Даю тебе, как секретарь обкома, все полномочия...
"Виктор", он же Израиль Яковлевич, дневал и ночевал на заводе, пока не
начал выпускать продукцию. Правда, тут же начались и первые нарекания. Из
обкома, из горкома, из районов повадились проверяющие. И все с канистрами
из-под бензина. Проверяющему же не откажут! Пошел слух: жмот! Сам не пьет и
другим не дает.
На нужды завода, конечно, отпускалось. Это и в документах отражено. Но
только на нужды завода, поднятого, в буквальном смысле слова, из пепла...
Завод с годами разросся, стал известным на Украине Ликеро-водочным
комбинатом, а Виктор Степанович -- известным хозяйственником, орденоносцем.
Женился Виктор на учительнице, которая во время войны выходила его,
родилось у него двое детей. Поступил на заочное отделение Пединститута...
Как стало известно, что Виктор Степанович на самом деле Израиль
Яковлевич, уже не помню.

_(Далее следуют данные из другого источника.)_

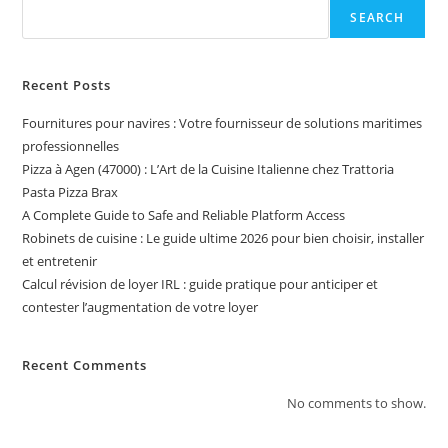
SEARCH
Recent Posts
Fournitures pour navires : Votre fournisseur de solutions maritimes
professionnelles
Pizza à Agen (47000) : L’Art de la Cuisine Italienne chez Trattoria
Pasta Pizza Brax
A Complete Guide to Safe and Reliable Platform Access
Robinets de cuisine : Le guide ultime 2026 pour bien choisir, installer
et entretenir
Calcul révision de loyer IRL : guide pratique pour anticiper et
contester l’augmentation de votre loyer
Recent Comments
No comments to show.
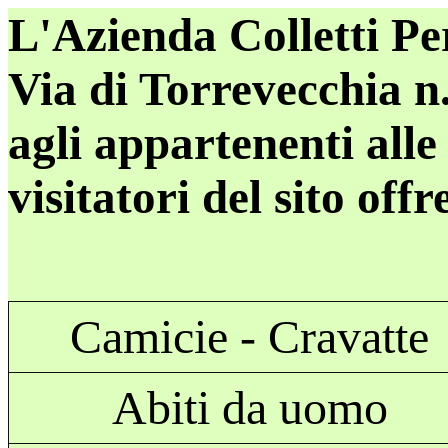
L'Azienda Colletti Pe
Via di Torrevecchia n
agli appartenenti alle 
visitatori del sito off
Camicie - Cravatte
Abiti da uomo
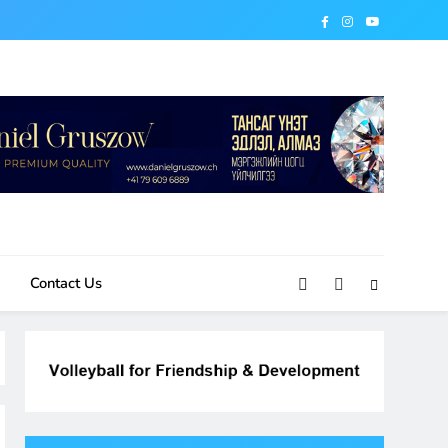
Contact Us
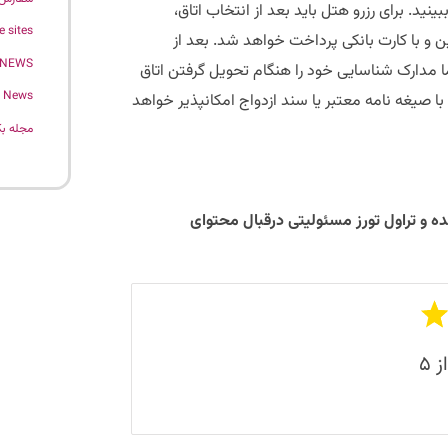
بینید. برای رزرو هتل باید بعد از انتخاب اتاق،
e sites
ن و با کارت بانکی پرداخت خواهد شد. بعد از
 NEWS
ا مدارک شناسایی خود را هنگام تحویل گرفتن اتاق
News
 صیغه نامه معتبر یا سند ازدواج امکانپذیر خواهد
مجله بک
ه و تراول تورز مسئولیتی درقبال محتوای
از ۵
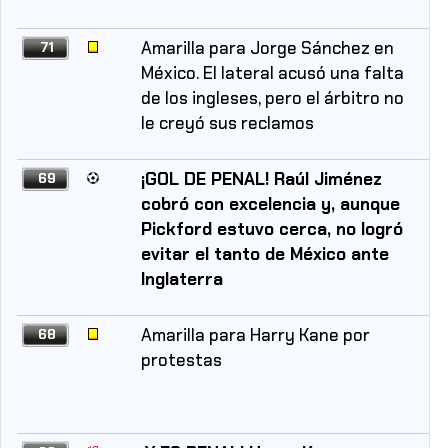
Amarilla para Jorge Sánchez en
71
México. El lateral acusó una falta
de los ingleses, pero el árbitro no
le creyó sus reclamos
¡GOL DE PENAL! Raúl Jiménez
69
cobró con excelencia y, aunque
Pickford estuvo cerca, no logró
evitar el tanto de México ante
Inglaterra
Amarilla para Harry Kane por
68
protestas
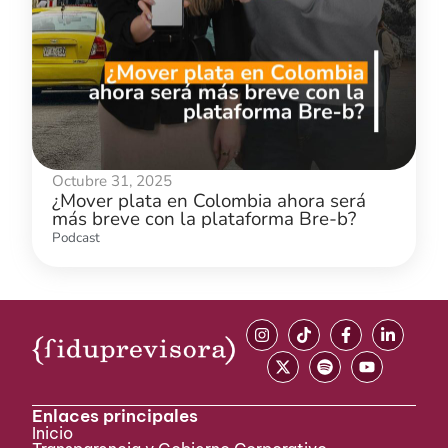
Octubre 31, 2025
¿Mover plata en Colombia ahora será
más breve con la plataforma Bre-b?
Podcast
Enlaces principales
Inicio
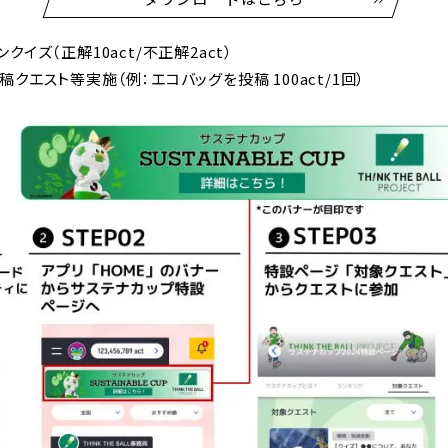
イズ（正解10act/不正解2act）
エスト等実施（例：エコバッグを投稿 100act/1回）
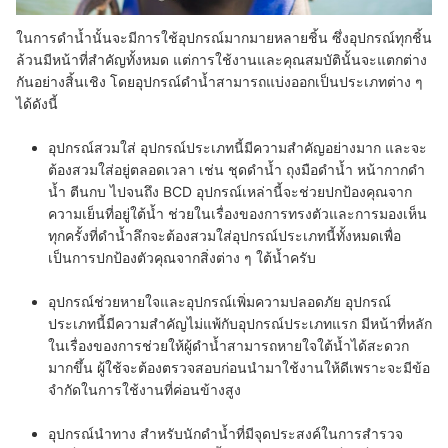
ในการดำน้ำนั้นจะมีการใช้อุปกรณ์มากมายหลายชิ้น ซึ่งอุปกรณ์ทุกชิ้น
ล้วนมีหน้าที่สำคัญทั้งหมด แต่การใช้งานและคุณสมบัตินั้นจะแตกต่าง
กันอย่างสิ้นเชิง โดยอุปกรณ์ดำน้ำสามารถแบ่งออกเป็นประเภทต่าง ๆ
ได้ดังนี้
อุปกรณ์สวมใส่
อุปกรณ์ประเภทนี้มีความสำคัญอย่างมาก และจะ
ต้องสวมใส่อยู่ตลอดเวลา เช่น ชุดดำน้ำ ถุงมือดำน้ำ หน้ากากดำ
น้ำ ตีนกบ ไปจนถึง BCD อุปกรณ์เหล่านี้จะช่วยปกป้องคุณจาก
ความเย็นที่อยู่ใต้น้ำ ช่วยในเรื่องของการทรงตัวและการมองเห็น
ทุกครั้งที่ดำน้ำลึกจะต้องสวมใส่อุปกรณ์ประเภทนี้ทั้งหมดเพื่อ
เป็นการปกป้องตัวคุณจากสิ่งต่าง ๆ ใต้น้ำครับ
อุปกรณ์ช่วยหายใจและอุปกรณ์เพิ่มความปลอดภัย
อุปกรณ์
ประเภทนี้มีความสำคัญไม่แพ้กับอุปกรณ์ประเภทแรก มีหน้าที่หลัก
ในเรื่องของการช่วยให้ผู้ดำน้ำสามารถหายใจใต้น้ำได้สะดวก
มากขึ้น ผู้ใช้จะต้องตรวจสอบก่อนนำมาใช้งานให้ดีเพราะจะมีข้อ
จำกัดในการใช้งานที่ค่อนข้างสูง
อุปกรณ์นำทาง
สำหรับนักดำน้ำที่มีจุดประสงค์ในการสำรวจ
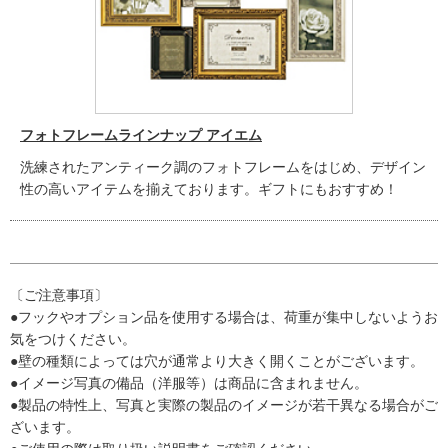
フォトフレームラインナップ アイエム
洗練されたアンティーク調のフォトフレームをはじめ、デザイン
性の高いアイテムを揃えております。ギフトにもおすすめ！
〔ご注意事項〕
●フックやオプション品を使用する場合は、荷重が集中しないようお
気をつけください。
●壁の種類によっては穴が通常より大きく開くことがございます。
●イメージ写真の備品（洋服等）は商品に含まれません。
●製品の特性上、写真と実際の製品のイメージが若干異なる場合がご
ざいます。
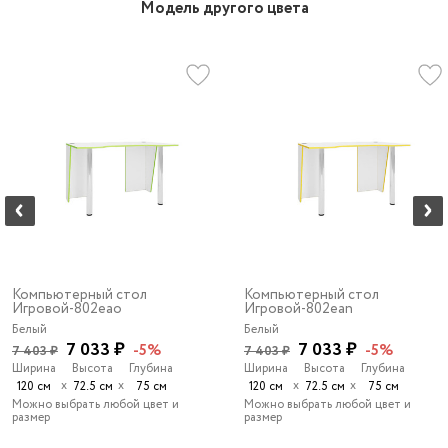
Модель другого цвета
Компьютерный стол
Компьютерный стол
Игровой-802eao
Игровой-802ean
Белый
Белый
7 033 ₽
7 033 ₽
-5%
-5%
7 403 ₽
7 403 ₽
Ширина
Высота
Глубина
Ширина
Высота
Глубина
х
х
х
х
120 см
72.5 см
75 см
120 см
72.5 см
75 см
Можно выбрать любой цвет и
Можно выбрать любой цвет и
размер
размер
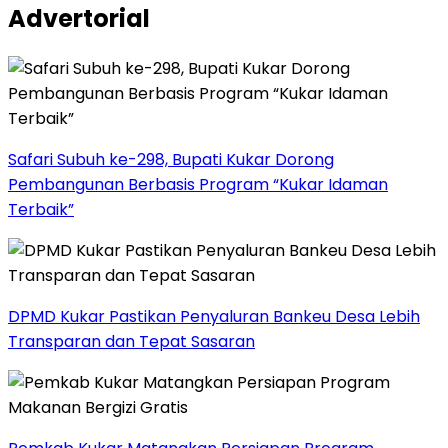
Advertorial
Safari Subuh ke-298, Bupati Kukar Dorong
Pembangunan Berbasis Program “Kukar Idaman
Terbaik”
DPMD Kukar Pastikan Penyaluran Bankeu Desa Lebih
Transparan dan Tepat Sasaran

Думаю, что это не было секретом для многих.
Советская власть в Ровно утвердилась, КГБ работало на полную мощность... А
Виктор Степанович, который, наверное, до конца дней своих не отрешится от
энтузиазма и наивности комсомольца, решил, что наступило время, когда
незачем что-либо скрывать...
Новый секретарь Ровенского обкома товарищ Чучукало -- будущий секретарь
Львовского обкома -- даже для Львова оказался "слишком антисемитом", и его
на второй срок "не избрали". Но в Ровно он был на своем месте. Узнав, что
Ликеро-водочным комбинатом руководит еврей, назвавшийся молдаванином,
Чучукало пришел в ярость. Распорядился исключить из партии, в которую Виктор
вступил на войне, и отдать под суд. И пошла писать губерния...
Познакомившись с делом Израиля Яковлевича, я отправился в городскую
тюрьму на свидание со своим подзащитным. Передо мной стоял желто-зеленый,
мокрый от пота человек лет тридцати пяти, которого трепала лихорадка. Роста
небольшого, исхудалый, но прекрасно сложенный. Глаза умные,
горько-печальные. Молодой, а голова с сединой. Показал ему на стул. Не
сидится ему. Встанет, походит взад-вперед, снова на минуту-две присядет.
И ему, и мне было ясно, что он жертва "сталинского сокола" Чучукало.
Кто из них "обманул народ и партию", покажет время. Но мне, адвокату, ждать
было некогда. Наступал час процесса, и процесса открытого, который состоится
в самом большом зале в Ровно. Я гляжу на Израиля Яковлевича, который нервно
рассказывает о себе, и думаю свою горькую думу.
Нас ждет вовсе не процесс "группы Молчанюка". А процесс политический,
хотя обвинения будут в основном хозяйственные. И Львов, и Ровно, как
упоминал, города особые. До войны не советские. Жили там и поляки, и евреи,
и украинцы, не очень доверявшие советским адвокатам и тянувшиеся к
"своему"... О высокомерии и расовой спеси партийных властей я слышал из
десятков уст. Да и сам в этом убедился, защищая недавно еврейского парня по
фамилии Шерман.
Шерман, как и я, побывал на войне. Правда, я воевал солдатом-пехотинцем
лишь один год, а затем стал штабным переводчиком, а Шерман -- всю войну.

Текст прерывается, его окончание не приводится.